### WORK TO BE COMPLETED
Below are records; count how many of their lines contain the string "policies", and give only that number.
[[ SOURCE MATERIAL open ]]
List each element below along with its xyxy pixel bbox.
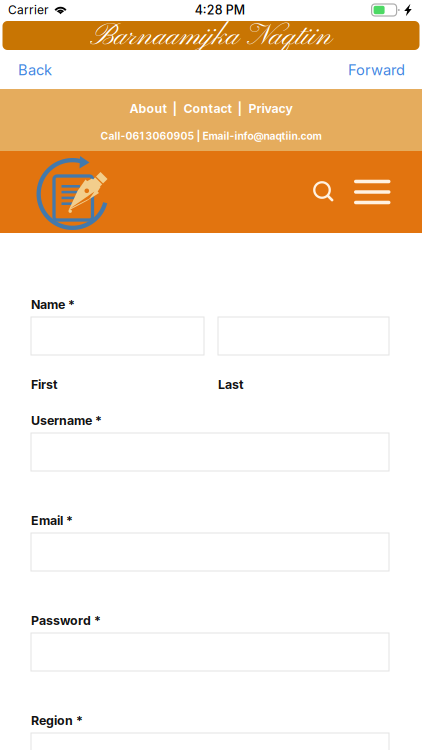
button[interactable]: Forward: [331, 50, 422, 90]
staticText: |: [232, 101, 248, 116]
staticText: Name *: [31, 297, 75, 312]
button[interactable]: Menu: [354, 176, 390, 208]
staticText: Barnaamijka Naqtiin: [90, 18, 332, 56]
staticText: 4:28 PM: [195, 2, 245, 18]
staticText: Privacy: [248, 101, 292, 116]
staticText: Region *: [31, 713, 83, 728]
button[interactable]: Back: [0, 50, 70, 90]
staticText: First: [31, 377, 58, 392]
staticText: Back: [18, 61, 52, 79]
staticText: Forward: [348, 61, 405, 79]
staticText: Password *: [31, 613, 101, 628]
staticText: Call-061 3060905 | Email-info@naqtiin.co…: [100, 130, 322, 142]
staticText: About: [130, 101, 166, 116]
button[interactable]: Search: [313, 181, 335, 203]
staticText: Last: [218, 377, 244, 392]
staticText: Carrier: [8, 3, 49, 17]
staticText: Email *: [31, 513, 73, 528]
staticText: Username *: [31, 413, 102, 428]
button[interactable]: Contact: [184, 101, 232, 116]
button[interactable]: About: [130, 101, 166, 116]
button[interactable]: Privacy: [248, 101, 292, 116]
staticText: Contact: [184, 101, 232, 116]
staticText: |: [166, 101, 184, 116]
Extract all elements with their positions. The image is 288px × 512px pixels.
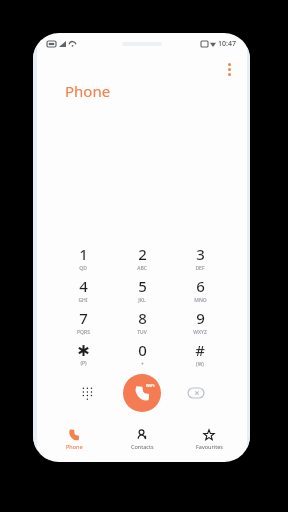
staticText: Phone [65, 81, 111, 101]
staticText: ABC [137, 265, 147, 272]
button[interactable]: 6 [174, 274, 226, 306]
staticText: 2 [138, 244, 147, 264]
staticText: Favourites [196, 443, 223, 450]
button[interactable]: More options [220, 63, 238, 81]
staticText: # [195, 340, 205, 360]
button[interactable]: ✱ [57, 338, 109, 370]
staticText: Phone [66, 443, 83, 450]
staticText: 8 [138, 308, 147, 328]
button[interactable]: Call [123, 374, 161, 412]
button[interactable]: 2 [116, 242, 168, 274]
button[interactable]: # [174, 338, 226, 370]
staticText: 4 [79, 276, 88, 296]
staticText: 7 [79, 308, 88, 328]
staticText: ✱ [77, 342, 90, 359]
button[interactable]: 7 [57, 306, 109, 338]
staticText: Contacts [131, 443, 154, 450]
staticText: MNO [194, 297, 207, 304]
staticText: WiFi [146, 383, 155, 388]
button[interactable]: 0 [116, 338, 168, 370]
staticText: 0 [138, 340, 147, 360]
staticText: + [141, 361, 144, 368]
button[interactable]: 1 [57, 242, 109, 274]
staticText: 1 [79, 244, 88, 264]
staticText: QD [79, 265, 87, 272]
button[interactable]: Dialpad [67, 373, 107, 413]
staticText: WXYZ [193, 329, 207, 336]
button[interactable]: 9 [174, 306, 226, 338]
button[interactable]: Phone [42, 424, 106, 454]
staticText: 6 [196, 276, 205, 296]
button[interactable]: 8 [116, 306, 168, 338]
staticText: 5 [138, 276, 147, 296]
staticText: (P) [80, 360, 87, 367]
button[interactable]: Contacts [110, 424, 174, 454]
staticText: DEF [195, 265, 205, 272]
button[interactable]: Favourites [177, 424, 241, 454]
button[interactable]: 3 [174, 242, 226, 274]
staticText: 10:47 [218, 39, 236, 49]
staticText: PQRS [77, 329, 90, 336]
staticText: JKL [138, 297, 146, 304]
staticText: 9 [196, 308, 205, 328]
button[interactable]: 4 [57, 274, 109, 306]
staticText: 3 [196, 244, 205, 264]
button[interactable]: 5 [116, 274, 168, 306]
staticText: GHI [78, 297, 88, 304]
staticText: (W) [196, 361, 204, 368]
button[interactable]: Backspace [176, 373, 216, 413]
staticText: TUV [137, 329, 147, 336]
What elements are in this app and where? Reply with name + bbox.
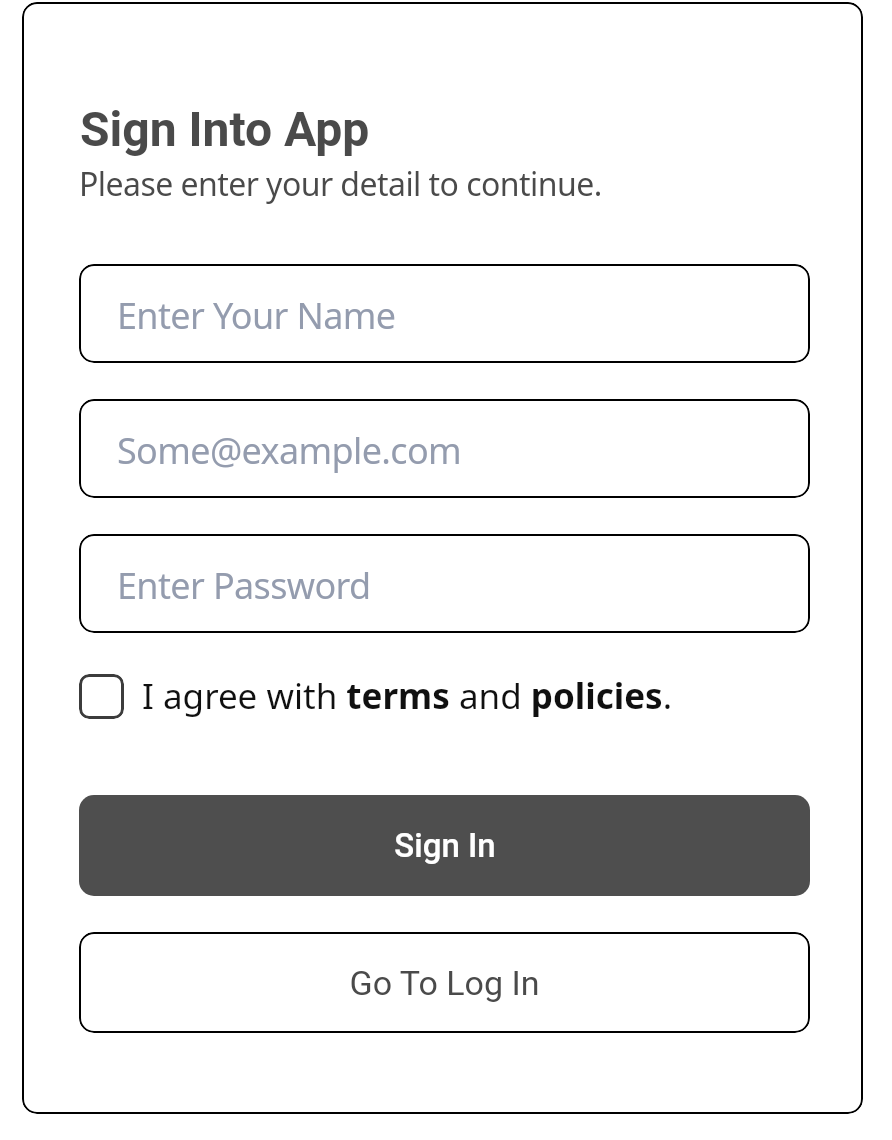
staticText: Enter Your Name: [117, 291, 396, 340]
button[interactable]: Enter Your Name: [79, 264, 810, 363]
button[interactable]: Sign In: [79, 795, 810, 896]
staticText: Please enter your detail to continue.: [79, 162, 602, 206]
staticText: Enter Password: [117, 561, 371, 610]
button[interactable]: Agree to terms and policies: [79, 674, 124, 719]
button[interactable]: Enter Password: [79, 534, 810, 633]
button[interactable]: Some@example.com: [79, 399, 810, 498]
button[interactable]: Go To Log In: [79, 932, 810, 1033]
staticText: Sign Into App: [80, 101, 370, 157]
button[interactable]: Agree to terms and policies: [79, 674, 673, 719]
staticText: Sign In: [394, 826, 496, 865]
staticText: I agree with terms and policies.: [142, 672, 673, 717]
staticText: Some@example.com: [117, 426, 462, 475]
staticText: Go To Log In: [349, 963, 540, 1003]
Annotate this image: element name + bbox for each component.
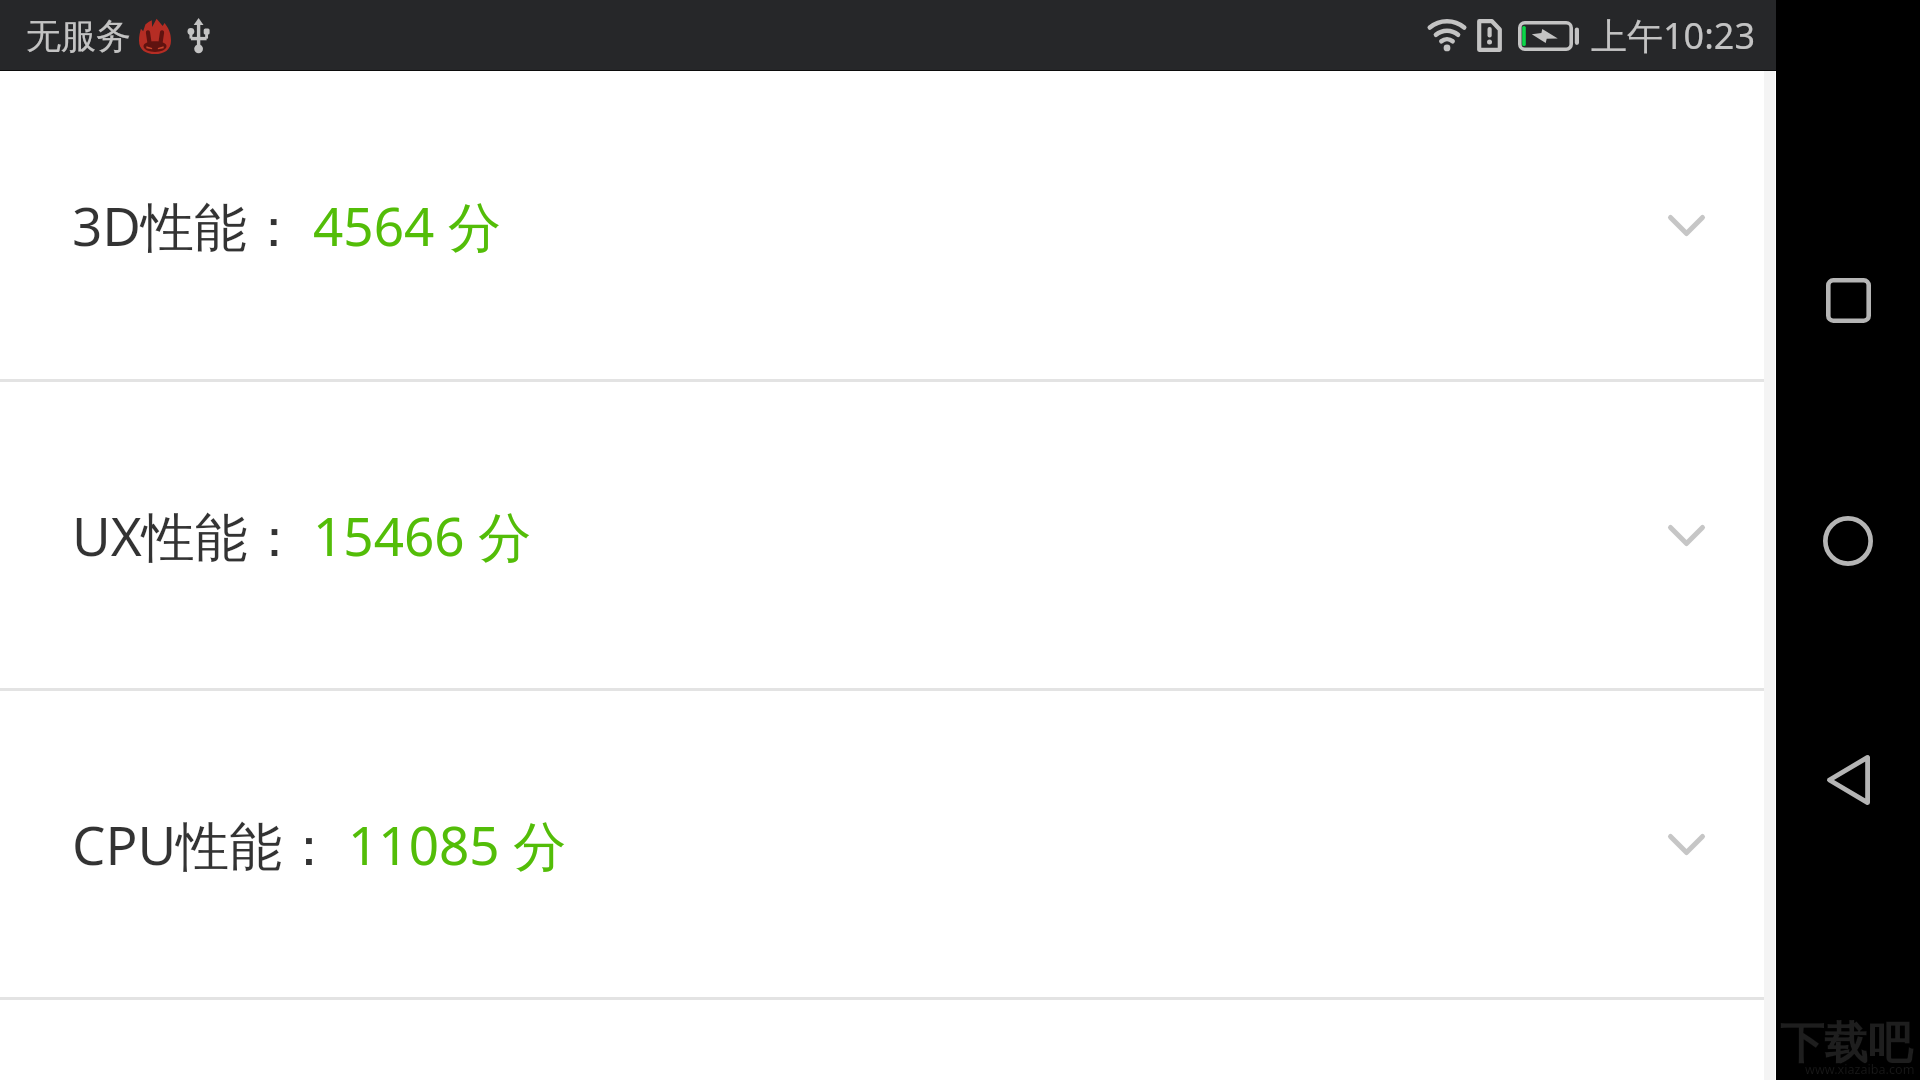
staticText: 下载吧 [1780,1016,1912,1071]
button[interactable]: Home [1802,495,1894,587]
staticText: www.xiazaiba.com [1805,1061,1915,1078]
staticText: 11085 分 [348,808,567,880]
button[interactable]: CPU性能： [0,691,1776,997]
button[interactable]: 3D性能： [0,71,1776,379]
button[interactable]: UX性能： [0,382,1776,688]
staticText: 上午10:23 [1591,11,1756,60]
button[interactable]: Expand CPU性能： details [1646,804,1726,884]
button[interactable]: Expand UX性能： details [1646,495,1726,575]
staticText: UX性能： [72,499,301,571]
button[interactable]: Expand 3D性能： details [1646,185,1726,265]
button[interactable]: Recent apps [1802,254,1894,346]
button[interactable]: Back [1802,734,1894,826]
staticText: 4564 分 [313,189,502,261]
staticText: 3D性能： [72,189,301,261]
staticText: CPU性能： [72,808,336,880]
staticText: 无服务 [26,14,131,58]
staticText: 15466 分 [313,499,532,571]
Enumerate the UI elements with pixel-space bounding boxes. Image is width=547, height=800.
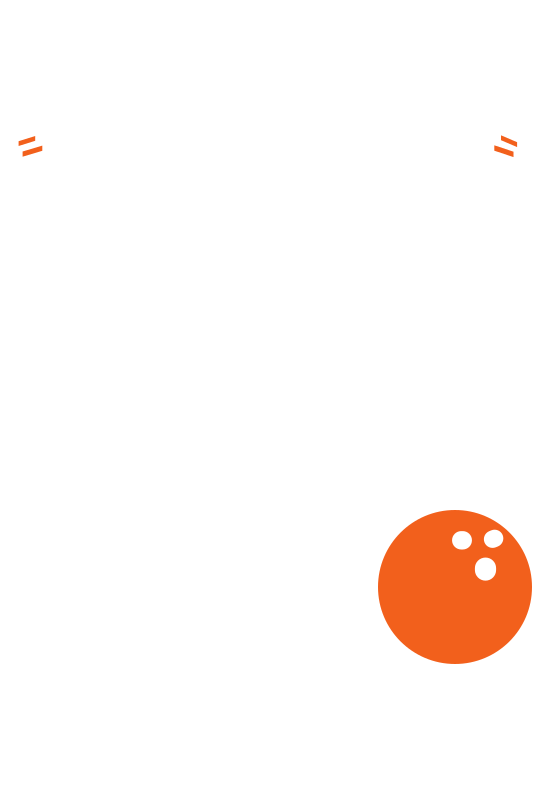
group: Bowling ball rolling: [0, 0, 547, 800]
[[ SOURCE MATERIAL closed ]]
### REPLY TO THE EXERCISE
3